+++ Extracted information +++

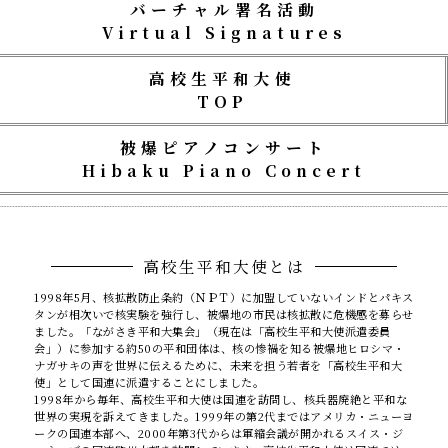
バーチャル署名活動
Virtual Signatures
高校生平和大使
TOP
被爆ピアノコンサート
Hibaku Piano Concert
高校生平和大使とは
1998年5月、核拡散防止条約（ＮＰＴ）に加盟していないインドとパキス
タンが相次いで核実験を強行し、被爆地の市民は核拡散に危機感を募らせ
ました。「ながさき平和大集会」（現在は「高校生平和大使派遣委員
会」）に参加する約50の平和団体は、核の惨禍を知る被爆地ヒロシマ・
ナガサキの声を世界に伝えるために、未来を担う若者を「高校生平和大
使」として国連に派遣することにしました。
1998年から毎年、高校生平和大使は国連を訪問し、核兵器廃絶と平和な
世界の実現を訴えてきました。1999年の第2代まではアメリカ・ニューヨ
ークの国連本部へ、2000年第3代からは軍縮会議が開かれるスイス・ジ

+++
+++ Extracted information +++

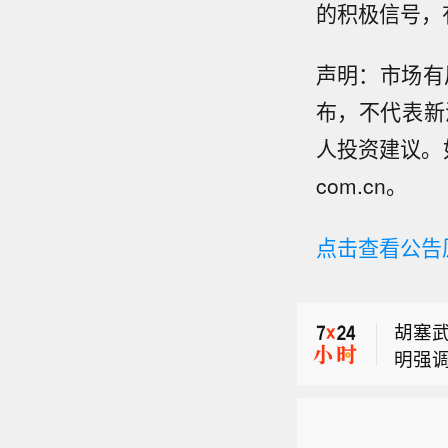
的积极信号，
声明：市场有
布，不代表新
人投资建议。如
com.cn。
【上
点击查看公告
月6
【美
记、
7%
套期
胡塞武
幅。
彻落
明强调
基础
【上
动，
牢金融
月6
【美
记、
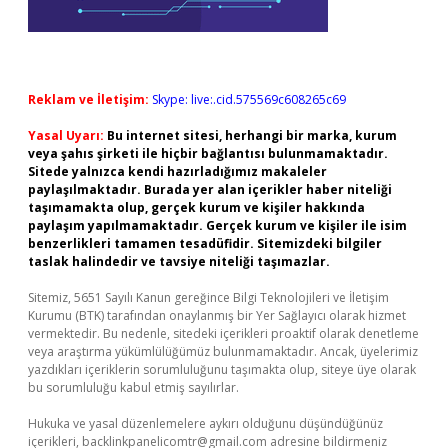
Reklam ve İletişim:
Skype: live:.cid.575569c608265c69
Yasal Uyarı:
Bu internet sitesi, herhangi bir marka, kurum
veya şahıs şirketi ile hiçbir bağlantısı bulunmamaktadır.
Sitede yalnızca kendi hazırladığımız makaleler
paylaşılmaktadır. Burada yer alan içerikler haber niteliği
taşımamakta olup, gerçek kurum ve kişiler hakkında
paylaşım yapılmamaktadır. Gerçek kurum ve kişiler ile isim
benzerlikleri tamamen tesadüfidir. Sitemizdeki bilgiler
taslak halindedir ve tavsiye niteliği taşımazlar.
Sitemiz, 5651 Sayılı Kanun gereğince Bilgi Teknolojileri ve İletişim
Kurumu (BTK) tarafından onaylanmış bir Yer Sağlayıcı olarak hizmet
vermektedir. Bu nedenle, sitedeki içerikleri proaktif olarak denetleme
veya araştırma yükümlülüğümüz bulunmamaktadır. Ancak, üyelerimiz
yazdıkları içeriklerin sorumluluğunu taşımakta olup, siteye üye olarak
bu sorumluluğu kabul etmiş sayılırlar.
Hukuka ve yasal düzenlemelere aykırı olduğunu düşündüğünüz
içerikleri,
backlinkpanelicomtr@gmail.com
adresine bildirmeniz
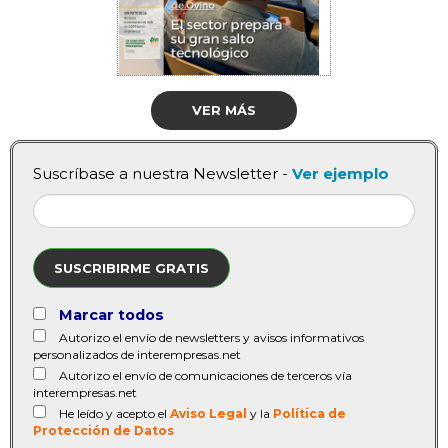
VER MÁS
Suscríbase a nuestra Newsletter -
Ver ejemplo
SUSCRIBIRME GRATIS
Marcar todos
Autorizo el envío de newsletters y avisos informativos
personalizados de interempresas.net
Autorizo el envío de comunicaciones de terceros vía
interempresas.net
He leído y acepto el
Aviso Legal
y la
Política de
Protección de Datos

+++

» **Exercise details**: Quote the lines above exactly, starting with the one that has "paylaşım yapılmamaktadır. Gerçek" and ending with the one that has "Protección de Datos"; drop the pictures and include nothing else.

» **Expected answer**:
paylaşım yapılmamaktadır. Gerçek kurum ve kişiler ile isim
benzerlikleri tamamen tesadüfidir. Sitemizdeki bilgiler
taslak halindedir ve tavsiye niteliği taşımazlar.
Sitemiz, 5651 Sayılı Kanun gereğince Bilgi Teknolojileri ve İletişim
Kurumu (BTK) tarafından onaylanmış bir Yer Sağlayıcı olarak hizmet
vermektedir. Bu nedenle, sitedeki içerikleri proaktif olarak denetleme
veya araştırma yükümlülüğümüz bulunmamaktadır. Ancak, üyelerimiz
yazdıkları içeriklerin sorumluluğunu taşımakta olup, siteye üye olarak
bu sorumluluğu kabul etmiş sayılırlar.
Hukuka ve yasal düzenlemelere aykırı olduğunu düşündüğünüz
içerikleri,
backlinkpanelicomtr@gmail.com
adresine bildirmeniz
VER MÁS
Suscríbase a nuestra Newsletter -
Ver ejemplo
SUSCRIBIRME GRATIS
Marcar todos
Autorizo el envío de newsletters y avisos informativos
personalizados de interempresas.net
Autorizo el envío de comunicaciones de terceros vía
interempresas.net
He leído y acepto el
Aviso Legal
y la
Política de
Protección de Datos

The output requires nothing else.